Brett Alexander Palos (born July 1974) is a British property developer and entrepreneur. He is the founder of Brett Palos Investments and the chairman of The Thackery Estate. Palos owns Palos Developments, a luxury property development and design company in Miami Beach, Florida and is a significant shareholder in Dexter's London's largest estate agency.
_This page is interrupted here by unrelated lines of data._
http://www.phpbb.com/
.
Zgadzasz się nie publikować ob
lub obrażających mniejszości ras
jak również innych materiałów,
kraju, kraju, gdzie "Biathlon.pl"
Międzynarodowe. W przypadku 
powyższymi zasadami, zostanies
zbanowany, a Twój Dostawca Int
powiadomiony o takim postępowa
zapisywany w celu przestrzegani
Palos has been involved in the purchase of more than £1 billion of commercial and residential assets since 2012 with Brett Palos Investments.

== Early life ==
Brett Palos was born in 1974 to Robert Palos and Tina Green. His sister is Stasha Palos. His parents opened a clothing shop in Johannesburg, South Africa and expanded the business abroad. They divorced after 20 years together. Brett became the step-son of Philip Green when his mother Tina married the retailer in 1990.

== Career ==
In 1997, Palos was part of his step-father Philip Green’s negotiating team that outmaneuvered Sears plc when the company was selling its subsidiaries.
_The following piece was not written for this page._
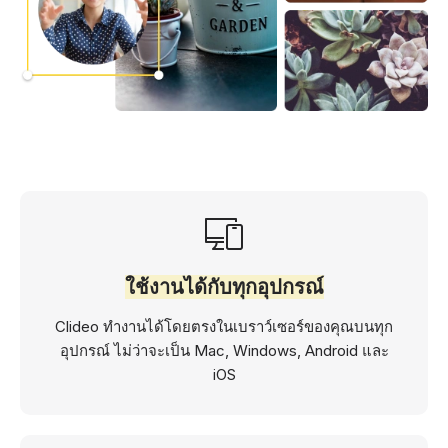
ใช้งานได้กับทุกอุปกรณ์
Clideo ทำงานได้โดยตรงในเบราว์เซอร์ของคุณบนทุก
อุปกรณ์ ไม่ว่าจะเป็น Mac, Windows, Android และ
iOS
In 2003, Palos bought the office supplies group ISA from the receivers to its then US parent, Daisytek International. In 2005, ISA made a pre-tax profit of £5.9 million on sales of £231 million. In 2006, Palos appointed investment bank Rothschild to sell ISA. In 2007, Palos sold ISA to Electra Private Equity for a net gain of £35 million.

In 2008, Palos, then 33 years old, was ranked 1,727 in the Sunday Times rich list with a wealth of £43 million.

In 2009, Palos, along with partners Anthony Lyons and Simon Conway, purchased the O2 Centre on Finchley Road in London for over £90 million.

In 2010, Palos added more than 500 apartments to his property portfolio after buying them in a £400 million deal with Lloyds Banking Group.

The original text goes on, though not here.